Theatre Royal, Haymarket, London SW1
Opened 29 September, 2008

Peter Webber’s 2003 film of Girl With A Pearl Earring is more than another period chick-flick featuring the near-obligatory brooding Colin Firth. In Tracy Chevalier’s speculative-historical story, the affair between Johannes Vermeer and his housemaid Griet is consummated on canvas only, in the form of the painting which gives the novel, film and now the play their title. The unblinking eye of the camera can tell its tale through implication. There is no need for virtually every character except Griet to step out of the scene and offer direct testimony to the audience along the lines of “I knew she was not like maids we’d had before” or, in perhaps the most precious line of the entire evening, Vermeer’s declaration that “Creativity held me captive”.

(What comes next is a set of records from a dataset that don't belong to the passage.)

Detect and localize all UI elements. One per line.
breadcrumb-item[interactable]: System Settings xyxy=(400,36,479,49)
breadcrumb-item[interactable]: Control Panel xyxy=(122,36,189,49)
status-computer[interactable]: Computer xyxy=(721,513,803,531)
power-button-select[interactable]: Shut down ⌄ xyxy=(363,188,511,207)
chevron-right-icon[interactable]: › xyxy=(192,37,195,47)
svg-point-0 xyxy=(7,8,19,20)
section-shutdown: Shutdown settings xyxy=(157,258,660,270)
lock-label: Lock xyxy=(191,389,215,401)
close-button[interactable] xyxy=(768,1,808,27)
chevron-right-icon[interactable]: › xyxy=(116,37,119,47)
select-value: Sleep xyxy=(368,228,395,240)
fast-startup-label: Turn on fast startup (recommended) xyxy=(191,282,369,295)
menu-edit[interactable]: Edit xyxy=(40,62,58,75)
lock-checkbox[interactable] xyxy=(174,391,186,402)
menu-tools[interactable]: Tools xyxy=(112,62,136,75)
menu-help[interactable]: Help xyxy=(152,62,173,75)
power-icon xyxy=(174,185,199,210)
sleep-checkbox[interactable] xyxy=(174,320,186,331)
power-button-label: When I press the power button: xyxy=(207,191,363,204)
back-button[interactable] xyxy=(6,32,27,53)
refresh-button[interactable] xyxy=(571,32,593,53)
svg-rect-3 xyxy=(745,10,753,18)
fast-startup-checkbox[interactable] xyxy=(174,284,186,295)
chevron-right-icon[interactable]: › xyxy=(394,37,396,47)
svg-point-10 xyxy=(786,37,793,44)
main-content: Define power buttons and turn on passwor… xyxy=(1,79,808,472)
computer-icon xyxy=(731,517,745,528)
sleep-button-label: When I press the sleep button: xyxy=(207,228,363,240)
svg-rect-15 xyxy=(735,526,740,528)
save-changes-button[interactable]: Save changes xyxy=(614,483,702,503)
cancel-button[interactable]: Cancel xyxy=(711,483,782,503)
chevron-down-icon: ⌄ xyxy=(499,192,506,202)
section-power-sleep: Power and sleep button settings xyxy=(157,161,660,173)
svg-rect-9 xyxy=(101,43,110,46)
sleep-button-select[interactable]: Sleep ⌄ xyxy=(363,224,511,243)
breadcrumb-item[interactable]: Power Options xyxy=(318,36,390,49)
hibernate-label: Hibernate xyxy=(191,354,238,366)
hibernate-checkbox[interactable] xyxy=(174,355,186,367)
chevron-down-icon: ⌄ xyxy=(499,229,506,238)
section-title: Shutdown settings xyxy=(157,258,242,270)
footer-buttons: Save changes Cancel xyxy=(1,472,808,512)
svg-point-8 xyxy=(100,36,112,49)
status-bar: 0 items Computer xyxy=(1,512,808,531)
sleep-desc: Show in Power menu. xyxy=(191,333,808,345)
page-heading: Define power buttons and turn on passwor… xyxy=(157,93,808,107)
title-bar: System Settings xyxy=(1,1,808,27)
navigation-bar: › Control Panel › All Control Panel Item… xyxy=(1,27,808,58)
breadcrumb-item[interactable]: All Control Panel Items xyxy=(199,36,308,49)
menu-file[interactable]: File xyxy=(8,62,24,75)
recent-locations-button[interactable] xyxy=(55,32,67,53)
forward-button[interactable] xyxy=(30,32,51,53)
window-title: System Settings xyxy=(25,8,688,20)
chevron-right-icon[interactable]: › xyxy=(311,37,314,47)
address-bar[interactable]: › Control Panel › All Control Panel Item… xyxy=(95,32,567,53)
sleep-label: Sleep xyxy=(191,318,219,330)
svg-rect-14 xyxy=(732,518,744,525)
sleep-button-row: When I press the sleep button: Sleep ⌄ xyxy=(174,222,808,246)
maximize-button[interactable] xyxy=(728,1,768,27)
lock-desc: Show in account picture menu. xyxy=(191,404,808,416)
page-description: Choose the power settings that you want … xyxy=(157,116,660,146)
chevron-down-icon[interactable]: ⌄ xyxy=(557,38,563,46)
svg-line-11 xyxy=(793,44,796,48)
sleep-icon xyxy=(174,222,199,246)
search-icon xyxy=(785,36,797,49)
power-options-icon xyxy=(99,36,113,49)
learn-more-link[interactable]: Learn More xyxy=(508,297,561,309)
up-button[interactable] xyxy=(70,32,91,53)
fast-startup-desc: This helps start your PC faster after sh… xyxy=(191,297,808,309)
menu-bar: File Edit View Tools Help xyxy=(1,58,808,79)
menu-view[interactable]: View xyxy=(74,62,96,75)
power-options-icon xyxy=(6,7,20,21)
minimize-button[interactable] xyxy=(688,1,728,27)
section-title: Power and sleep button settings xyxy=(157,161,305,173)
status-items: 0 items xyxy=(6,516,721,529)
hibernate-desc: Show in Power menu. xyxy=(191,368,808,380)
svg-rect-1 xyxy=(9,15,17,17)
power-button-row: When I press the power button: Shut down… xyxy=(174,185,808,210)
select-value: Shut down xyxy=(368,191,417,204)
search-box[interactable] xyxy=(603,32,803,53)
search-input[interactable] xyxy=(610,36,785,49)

There is no call for such tactics in David Joss Buckley’s adaptation either, but there they are. Time and again, Buckley has Chevalier’s characters tell us rather than show us all these feelings, and when they do show us, in Joe Dowling’s production they often do so with a lack of subtlety almost shocking in comparison with their celluloid counterparts. Kimberley Nixon has either been directed to gasp many of her lines in ingenuous surprise or at best not directed to refrain from doing so; she is some way from the complex, inscrutable figure in Vermeer’s painting. As the artist’s lecherous patron van Ruijven, Niall Buggy is almost a 17th-century Benny Hill. Adrian Dunbar, though, has a craftsman’s earnestness and physicality as Vermeer, and Sara Kestelman does a similarly effective job as his mother-in-law and, effectively, business manager.

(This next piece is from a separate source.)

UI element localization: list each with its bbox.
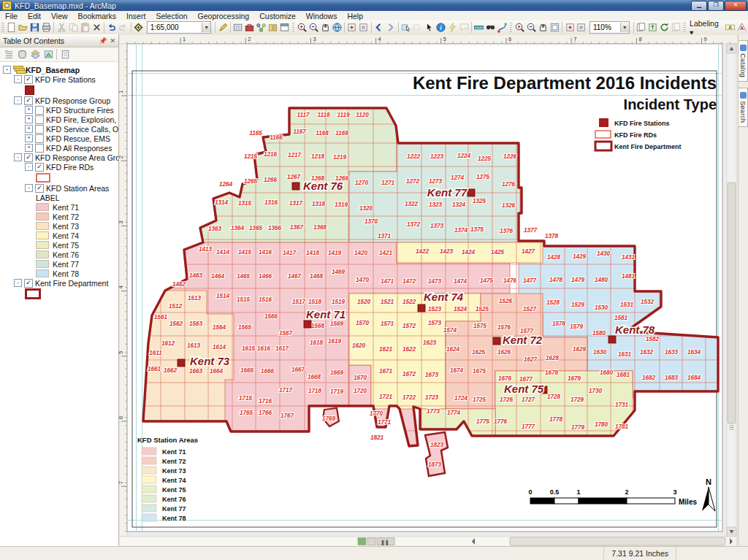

Peter Mumford lights most of the evening as a Vermeer painting: from the side, with an apparent light source around 1.4m off the ground. His set is housed on a stage revolve, the checkerboard patterns of its floor oddly taken up at the back and sides of the stage in cutout flats which look more like something from a 1960s housing estate. The actors do not always seem comfortable with the set and props: on press night, derisive audience laughter greeted Vermeer peering through his new camera obscura with a blackout cloth still over its lens, and several of the family had to save a table from toppling off the slightly raised revolve. This would-be Vermeer is at best a van Meegeren forgery.

Written for the Financial Times.

Copyright © Ian Shuttleworth; all rights reserved.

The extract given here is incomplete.